Over a year ago now, Benji & I ordered both the Easy Green Sprouter and the Green Star 2000 Juicer to start a new healthier lifestyle (remember this and this?). We used the juicer quite a few times initially, juicing mangoes, apples, mulberries and carrots to name a few, but after a number of weeks, the excitement wore off, and the juicer went into hibernation on the kitchen counter…

The sprouter suffered a similar fate. I unsuccessfully attempted to sprout some old broccoli seeds we had kickin’ around and subsequently gave up, and the sprouter has lived since, caked in dust, on top of the laundry cabinets.

I can’t remember exactly what spurred my latest round of enthusiasm, but I finally went ahead and ordered 10lbs of organic wheatgrass seeds online, and when they arrived I was excited to get going!

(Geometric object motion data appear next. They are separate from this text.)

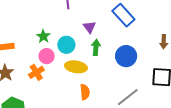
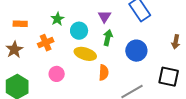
pink circle: (47, 56) -> (57, 74), moved
orange cross: (36, 72) -> (46, 43), moved
orange semicircle: (85, 92) -> (104, 72), moved

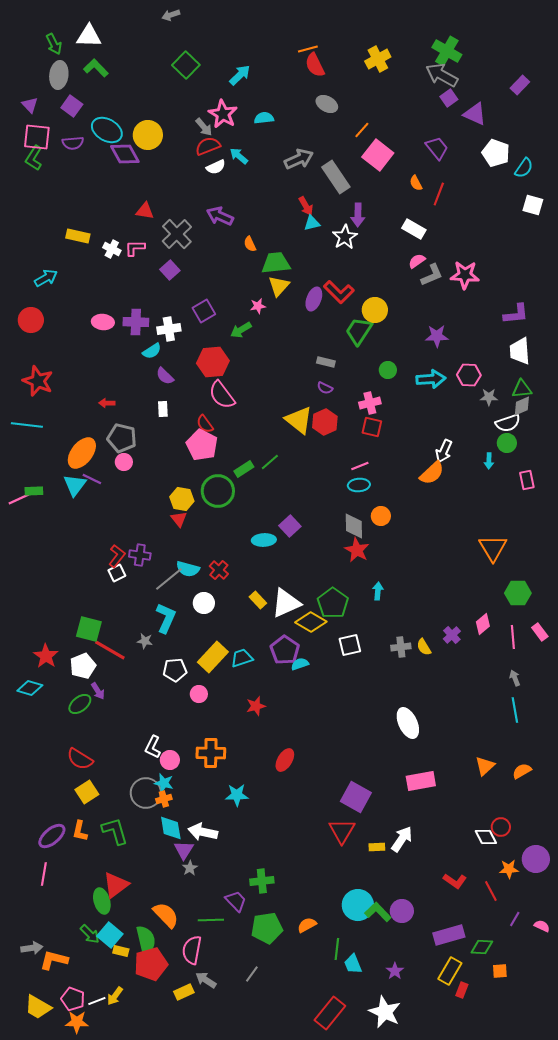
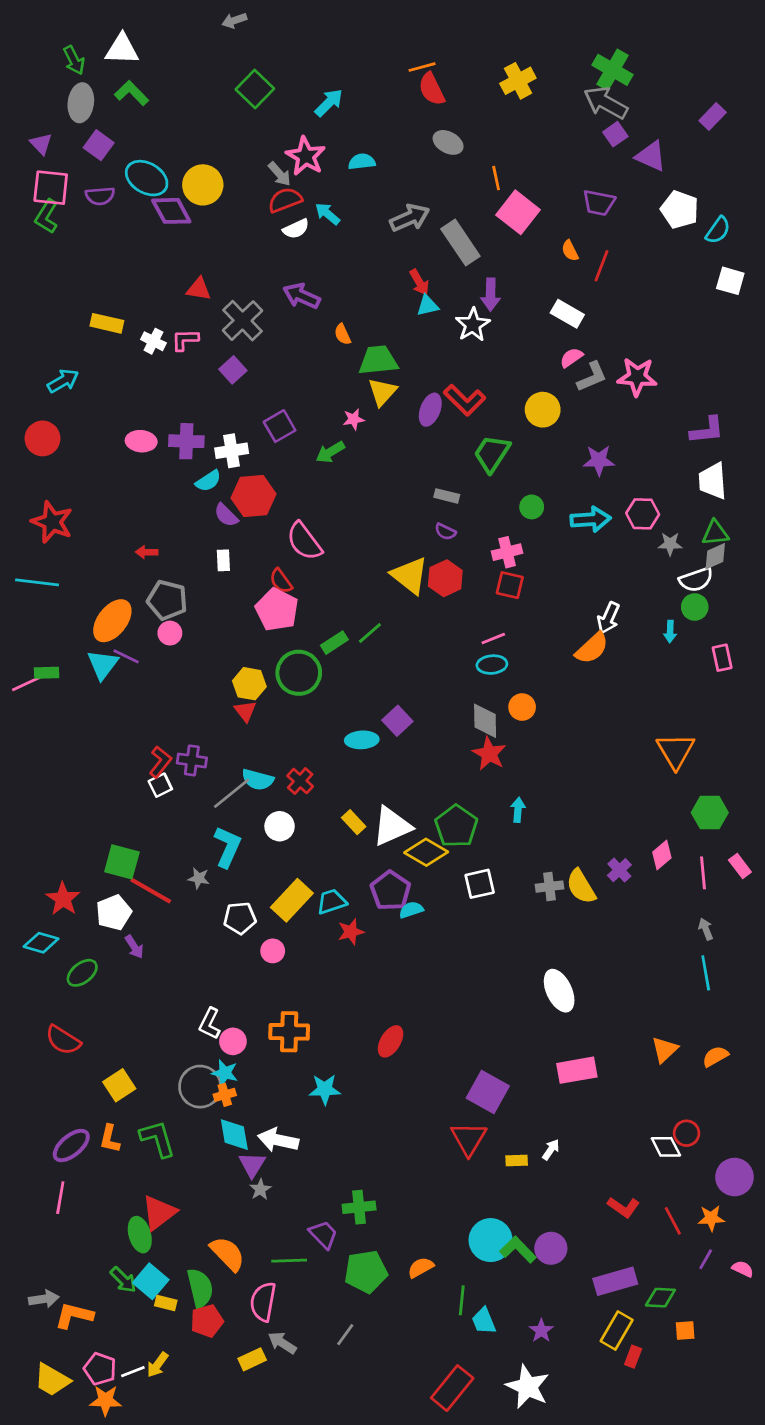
orange line: (362, 130) -> (496, 178), turned -54
purple trapezoid: (437, 148) -> (599, 203), turned 140
yellow circle: (375, 310) -> (543, 410), moved
red hexagon: (213, 362) -> (253, 496), moved
yellow semicircle: (424, 647) -> (581, 887), size x1.5
green ellipse: (80, 704) -> (82, 973), moved
red star: (256, 706) -> (351, 932), moved
red semicircle: (80, 759) -> (63, 1040), moved
white arrow: (402, 839) -> (551, 1150), size x0.6
orange star: (509, 869) -> (711, 1218), moved
red pentagon: (151, 964) -> (207, 1321), size x0.7

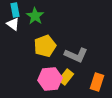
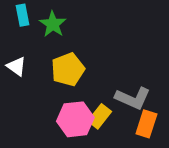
white triangle: (13, 24) -> (17, 66), moved
gray L-shape: (76, 55) -> (133, 98), moved

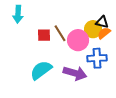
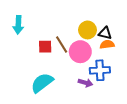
yellow circle: (93, 29) -> (88, 30), moved
orange semicircle: (104, 33) -> (107, 44), turned 32
purple arrow: (75, 73) -> (85, 83), moved, size x0.6

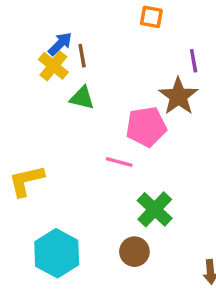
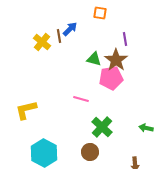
blue arrow: (60, 44) -> (70, 29), moved
green triangle: (82, 98) -> (94, 59), moved
pink pentagon: (146, 127) -> (111, 78), moved

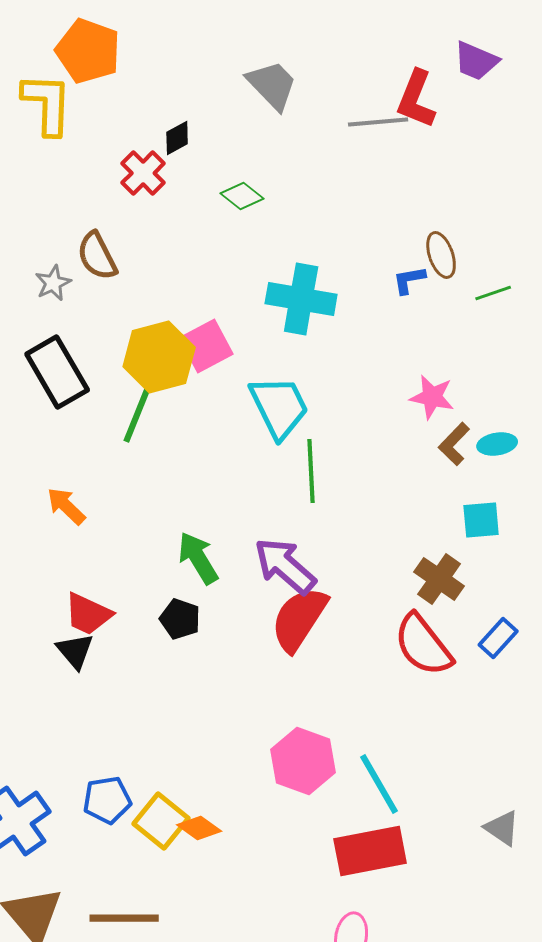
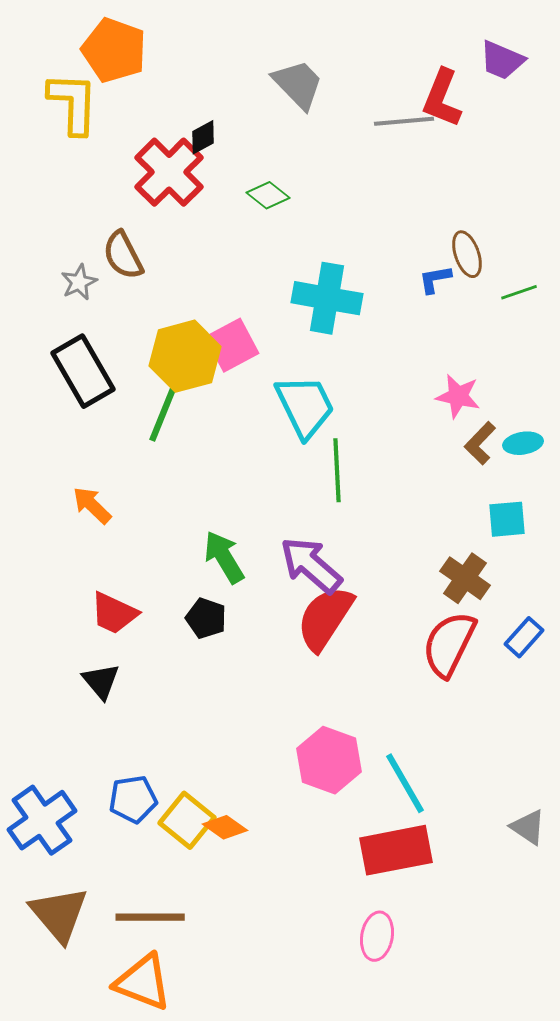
red cross: (143, 173) -> (169, 172), size x1.5
red semicircle: (423, 645) -> (449, 644), turned 64
black triangle: (75, 651) -> (101, 681), moved

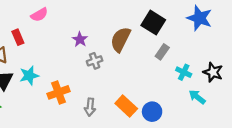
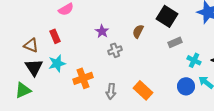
red rectangle: (18, 37) -> (55, 36), moved
brown semicircle: (121, 39) -> (138, 31), size x0.6
gray rectangle: (162, 52) -> (175, 42), turned 32
blue circle: (152, 112) -> (186, 86), moved

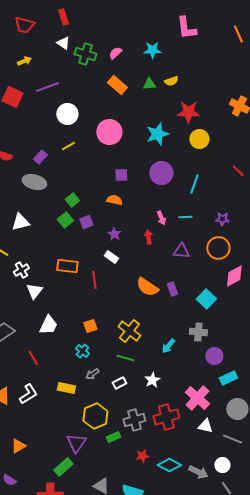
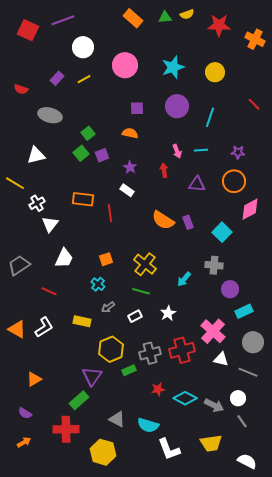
red star: (188, 112) -> (219, 25), moved
purple rectangle: (40, 157) -> (57, 78), moved
red line: (33, 358) -> (49, 291), turned -35

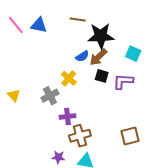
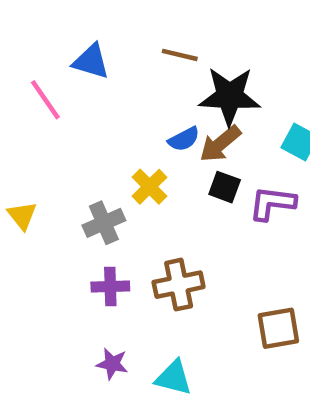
pink line: (16, 25) -> (45, 100), moved
purple cross: (67, 116) -> (110, 286), moved
brown cross: (80, 136) -> (179, 285), moved

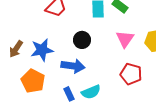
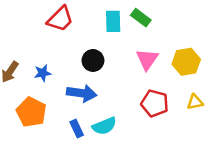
blue star: (42, 50) -> (43, 73), size x0.6

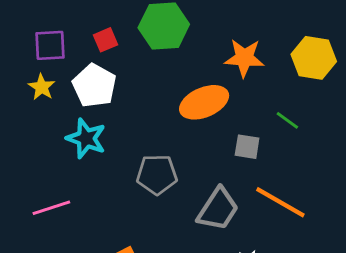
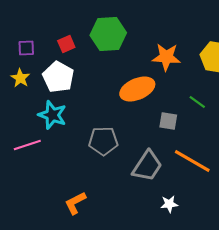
purple square: (50, 45) -> (26, 48), size x0.7
pink line: (51, 208) -> (27, 145), moved

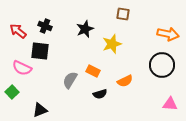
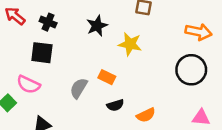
red arrow: (18, 31) -> (15, 16), moved
yellow star: (112, 44) -> (130, 44), turned 30
pink semicircle: (22, 68) -> (28, 84), moved
orange semicircle: (125, 81) -> (146, 115), moved

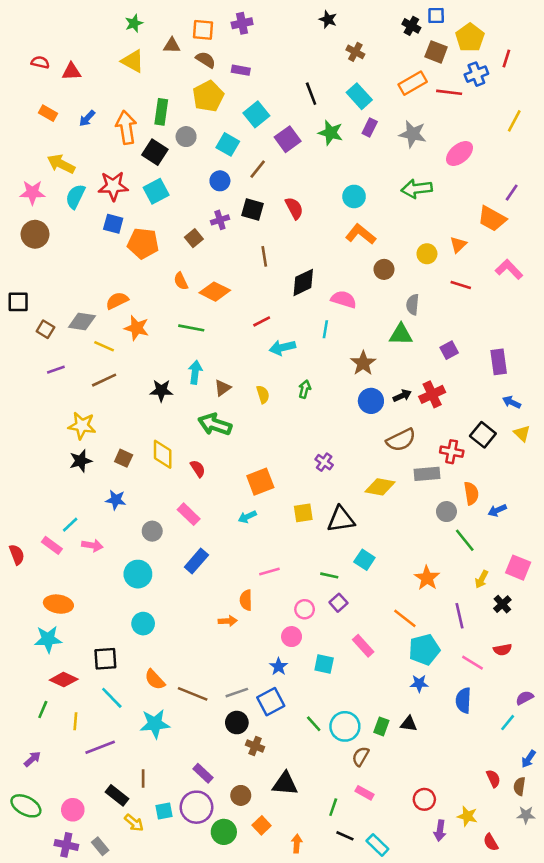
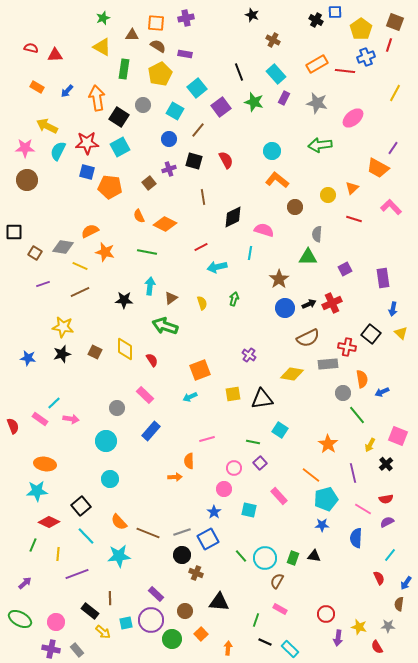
brown square: (436, 52) -> (395, 22), moved
green rectangle: (161, 112) -> (124, 69), moved
blue arrow: (512, 402) -> (393, 309), turned -104
blue star: (116, 500) -> (28, 358), moved
black square: (105, 659) -> (81, 506), turned -36
purple semicircle: (525, 698) -> (387, 522), moved
red semicircle: (493, 779) -> (379, 578), moved
gray star: (526, 815) -> (388, 626), moved

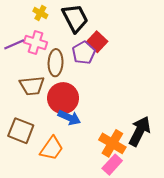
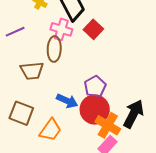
pink cross: (35, 42) -> (61, 29), moved
purple pentagon: (84, 53) -> (95, 86), moved
red circle: (63, 98) -> (95, 110), moved

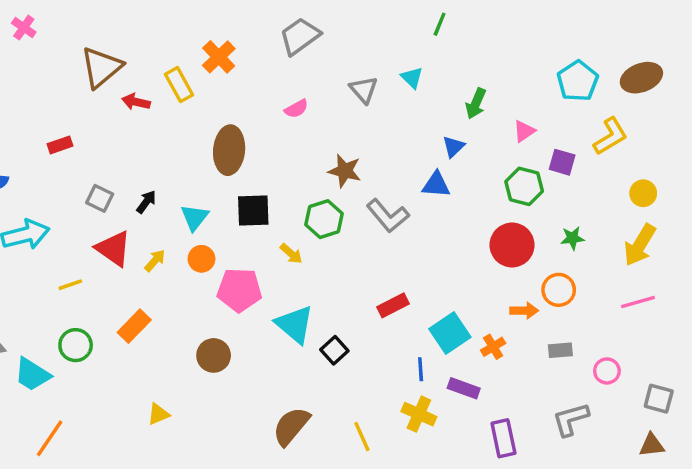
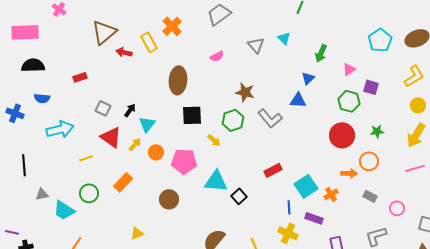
yellow L-shape: (610, 136) -> (414, 76), moved
cyan triangle: (195, 217) -> (147, 124), moved
orange circle: (201, 259) -> (156, 152), moved
cyan triangle: (295, 324) -> (216, 181), turned -35
gray rectangle: (560, 350) -> (370, 196), turned 32

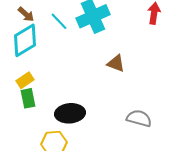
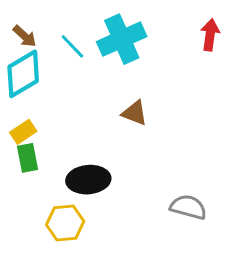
brown triangle: (116, 63) -> (135, 113), moved
gray semicircle: (139, 118) -> (188, 207), moved

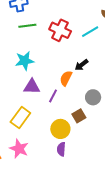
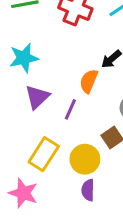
purple triangle: (32, 87) -> (37, 97), turned -42
yellow rectangle: (20, 118) -> (44, 154), moved

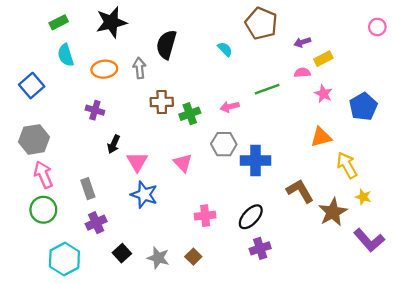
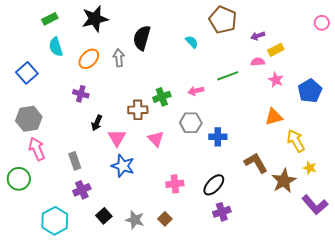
orange ellipse: (104, 69) -> (89, 59), turned -40
brown cross: (162, 102) -> (138, 110), moved
blue cross: (255, 161) -> (218, 137), size x0.7
green circle: (43, 210) -> (19, 179), moved

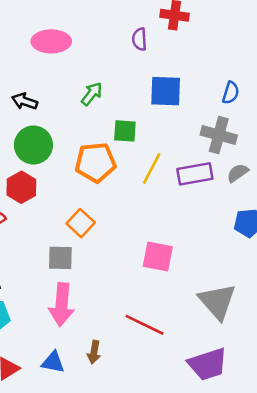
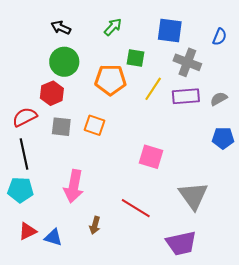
gray cross: (219, 135) -> (187, 62), moved
orange square: (81, 223) -> (94, 125), turned -30
gray square: (60, 258) -> (61, 127), moved
blue triangle: (53, 362) -> (53, 237), moved

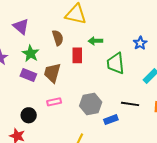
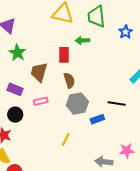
brown semicircle: (58, 38) -> (69, 80), moved
blue star: (140, 43) -> (126, 32), moved
green trapezoid: (116, 63) -> (96, 16), moved
purple rectangle: (28, 75) -> (15, 89), moved

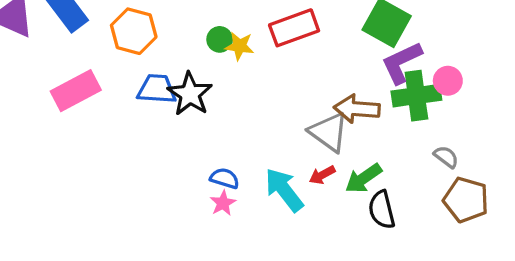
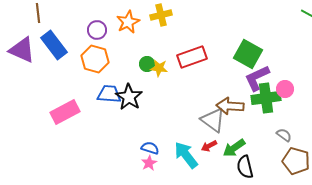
pink rectangle: (76, 91) -> (65, 112), moved

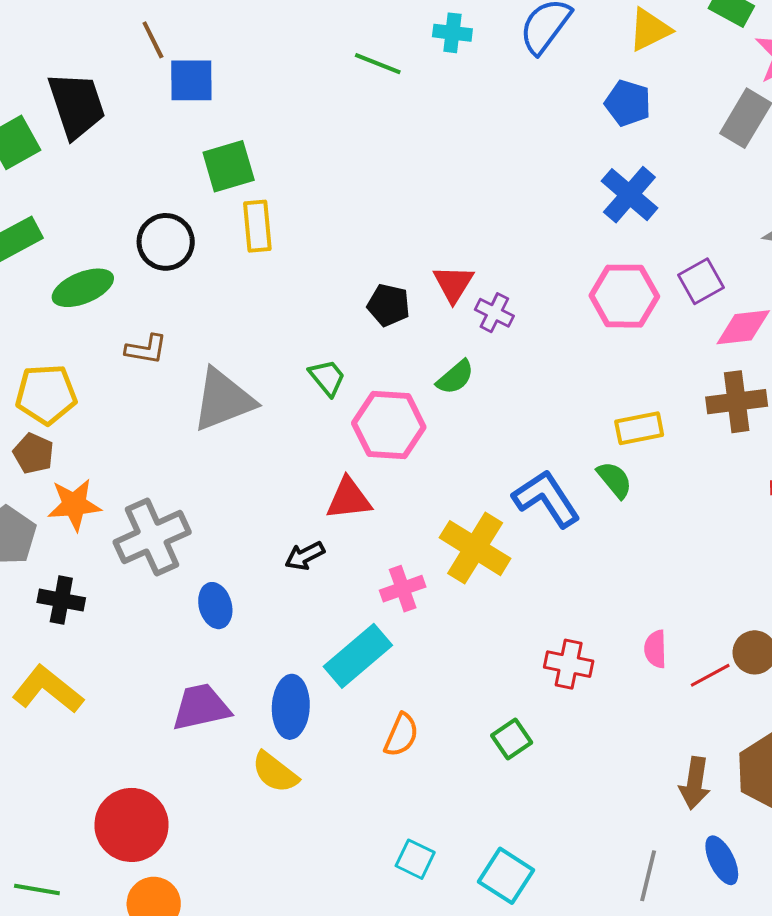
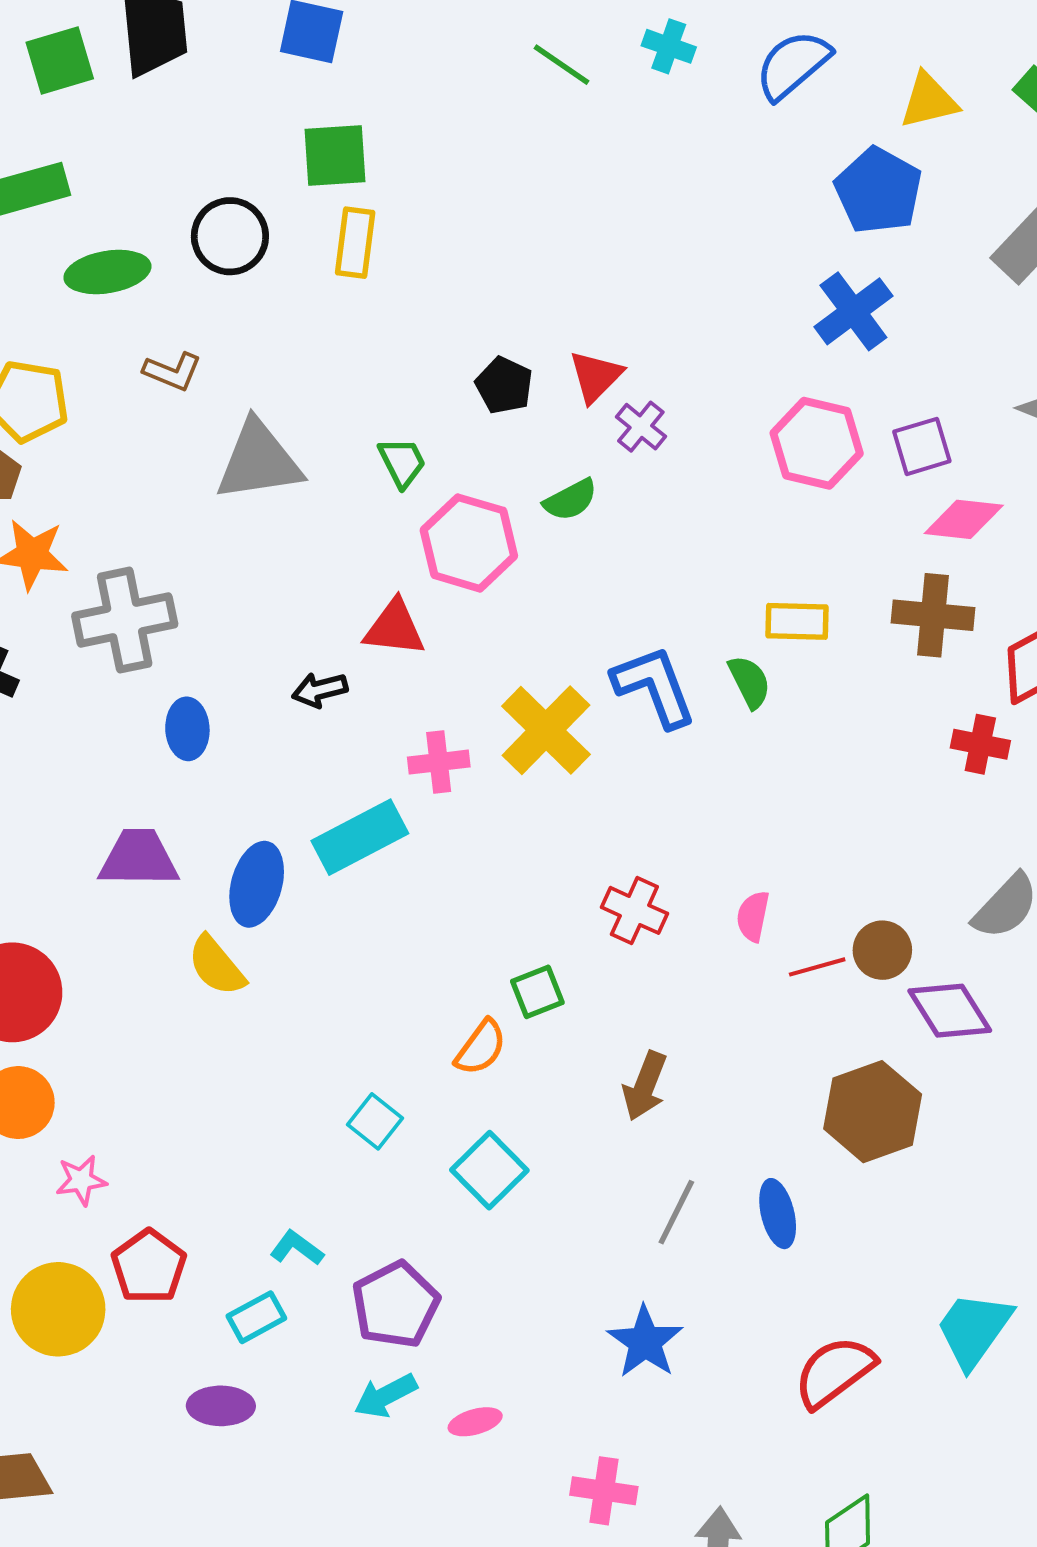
blue pentagon: (628, 103) -> (878, 191), size x1.4
orange semicircle: (401, 735) -> (481, 1047), moved
brown arrow: (695, 783) -> (645, 1086), moved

So I started them on Wednesday (I think) and here’s what they looked like on Day 3

Day 3

Day 4

The Easy Green Sprouter comes with a timer that you can set to mist the sprouts automatically on whatever schedule is appropriate for the crop you’re growing. It really makes it super simple! I think I read that wheatgrass takes about 10 days before the sprouts are ready for juicing. It’s so amazing to watch the sprouts change and grow every day! I can’t wait to try some new varieties for juicing & salads once I get the hang of it!

Will keep you posted!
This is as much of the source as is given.